How to win a competition using social media

Posted by on Jul 20, 2016 in Case studies | 0 comments

How to win a competition using social media

How do you win competitions using social media? Lacemaker Louise West saw the potential when she asked Status Social to ensure she reached the final of a prestigious business competition in a national magazine.

Louise was up against 200 other UK artists all trying to win the prize – being featured in Craft&Design magazine – yet was at a disadvantage in that some of her competitors had high street shops where they could ask customers to vote for them. Louise works from a studio in Derby in the East Midlands and does most of her work remotely.

Status Social was commissioned to run a Twitter campaign designed to get as many genuine votes as possible for Louise West Lace Design. Two months later, Louise was named as a finalist in the competition, achieving her objective.

So what did we do? We found and individually tweeted more than 200 people who we considered, through social media profiling*, would be likely to vote for Louise. This was backed up by broadcast tweets seen by Louise’s followers which were retweeted 275 times over the 60 days.

Social media management Louise WestThe campaign resulted in 265 clicks through to the Craft&Design voting page, all from people who wanted Louise to win the competition. The voting procedure on the website was quite complicated so voters had to genuinely like Louise’s work to go through all the stages. No incentives were offered.

More than 100 accounts started following @laceyloudesign on Twitter and her tweets were seen nearly 100,000 times during the campaign.

“I called on Status Social to get the message out to more people than I would have otherwise reached, and we used Twitter extensively to reach a huge audience,” said Louise. “Asking for votes for the competition but also to raise the presence of my business on the social media platforms.

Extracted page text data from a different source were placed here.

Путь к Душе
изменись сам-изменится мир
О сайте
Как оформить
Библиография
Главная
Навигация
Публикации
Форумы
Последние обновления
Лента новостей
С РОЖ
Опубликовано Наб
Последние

“As a result of the campaign, a huge number of people followed and voted for me, which resulted in the finalist award and it just got the message out there to a much bigger audience than I’d previously reached.”

Louise, who has produced work for the National Trust and a European royal family amongst others, said she realised without a social media campaign, her chances of reaching the final of the competition and getting herself featured in the magazine were slim.

Social media management Louise West (4)“I don’t think a lot of people think about what’s involved in being in a competition like that,” she said. “Craft&Design magazine initially approached me to be included in it and then it was a case, I thought, of what can I do to encourage people to vote but also that would subsequently benefit the business long term?

“Status Social found a lot of people that had that appreciation of what I actually do and encouraged them to vote for me.

“I was delighted by the enthusiasm of everyone at Status Social involved in the campaign. Even though they knew nothing of lace at the start, their enthusiasm matched mine in every way and the campaign was very successful because of the enthusiasm that came over in the tweets which reflected my enthusiasm for the subject.”

Would you like to hear how social media could help you achieve your business objectives? Then contact us for a free consultation.

Listen to Louise West tell the story of her social media management campaign in her own words or read the transcript of her interview below:

“I am Louise West Lace Design, I run my own business based at Friar Gate Studios (in Derby, UK). I design, make, and teach hand-made bobbin lace. I’m currently working on a commission for Kedleston Hall to make thirty metres of gold lace.

“At the beginning of the year I was invited to be in the Selected Makers Competition for the national Craft&Design magazine, and the aim was to get into the finalists, to get a mention in the magazine, and numerous other prizes. There were two hundred textile artists in the magazine and I reached the final six, ending up in third place with a finalist award.

“I called on Status Social to help raise a profile in the social media area, to get the message out to more people than I would have otherwise reached, and we used Twitter extensively to reach a huge audience. Asking for votes for the competition but also to raise the presence of my business on the social media platforms.

“Status Social did a lot of activity for me, a lot of tweets with images and they also invited individuals to vote for me in the competition.

“As a result of the campaign, a huge number of people followed and voted for me, which resulted in the finalist award and it just got the message out there to a much bigger audience than I’d previously reached.

Social media management Louise West (9)“I don’t think a lot of people think about what’s involved in being in a competition like that. Craft&Design magazine initially approached me to be included in it and then it was a case, I thought, of what can I do to encourage people to vote but also that would subsequently benefit the business long term? And it was being a fellow tenant of the studios and already knowing how Status Social work; that encouraged me to use them as a business.

“I think one thing that surprised me were the range of other craftspeople that voted for me, for lace making. It’s quite a traditional craft but I have taken it into quite a few contemporary areas as well and it was people who appreciate hand-made crafts and traditional as well as the contemporary. Status Social found a lot of people that had that appreciation of what I actually do and encouraged them to vote for me.

“I was delighted by the enthusiasm of everyone involved in the campaign, even though they knew nothing of lace at the start, their enthusiasm matched mine in every way and it was very successful because of the enthusiasm that came over in the tweets which reflected my enthusiasm for the subject.”

*Social media profiling involves looking at the content users reveal on social media to understand their habits, hobbies, passions, etc.